Au Conseil des Etats, Pierre-Yves Maillard et Pascal Broulis sont candidats pour reprendre les sièges d’Olivier Français et Adèle Thorens. L’élection est-elle pliée au vu de la popularité de ces deux candidats et du duo qu’ils ont naguère formé au Conseil d’Etat vaudois?
Une élection n’est jamais gagnée d’avance. La campagne peut avoir une influence décisive. Malgré la rancune de certains électeurs à l’encontre de l’un ou l’autre des candidats, je ne pense pas qu’une surprise devrait être au rendez-vous. 

Au National, l’extrême gauche qui n’avait aucun siège présente une liste de 19 candidats. A-t-elle une chance de réussir son pari, dans un contexte d’inflation et de hausses des primes maladies?  
Le contexte peut plus ou moins favoriser un parti.

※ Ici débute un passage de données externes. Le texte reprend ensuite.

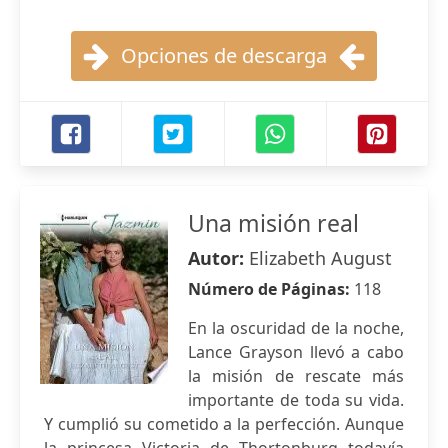
Opciones de descarga
Una misión real
Autor:
Elizabeth August
Número de Páginas:
118
En la oscuridad de la noche,
Lance Grayson llevó a cabo
la misión de rescate más
importante de toda su vida.
Y cumplió su cometido a la perfección. Aunque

La perte du pouvoir d’achat devrait inciter une partie de l’électorat à choisir une liste en dehors des partis traditionnels. Le défi pour l’extrême gauche est toutefois compliqué à relever, même s’il existe un grand apparentement. Les listes d’extrême gauche manquent probablement d’une figure charismatique pour faire élire une personne de leurs listes.


Pour le National toujours, PLR - UDC présentent des listes apparentées sans Le Centre avec lesquels ils sont pourtant alliés pour le Conseil d’Etat. Si on y ajoute que le Centre soutien l’alliance PLR UDC au Conseil des Etats, cette situation peut-elle être comprise par les électeurs et ne risque-t-elle pas de peser sur le poids de la droite dans la députation vaudoise?  
Ici encore les considérations tactiques font loi. Le calcul du Centre part du principe qu’un apparentement à droite au Conseil national leur est mathématiquement défavorable, les voix centristes allant plutôt aider à la conquête d’un siège pour le PLR ou l’UDC. Au décompte final, il est vrai que quelques dizaines ou centaines de voix pourraient manquer à la droite pour le maintien ou la conquête d’un siège. Ces considérations n’ont que peu de poids pour le Conseil des Etats au vu des fortes personnalités en course. Je ne suis pas certain que l’électeur entre dans la subtilité de ces considérations. Cela peut tout au plus ajouter un peu de scepticisme dans l’électorat.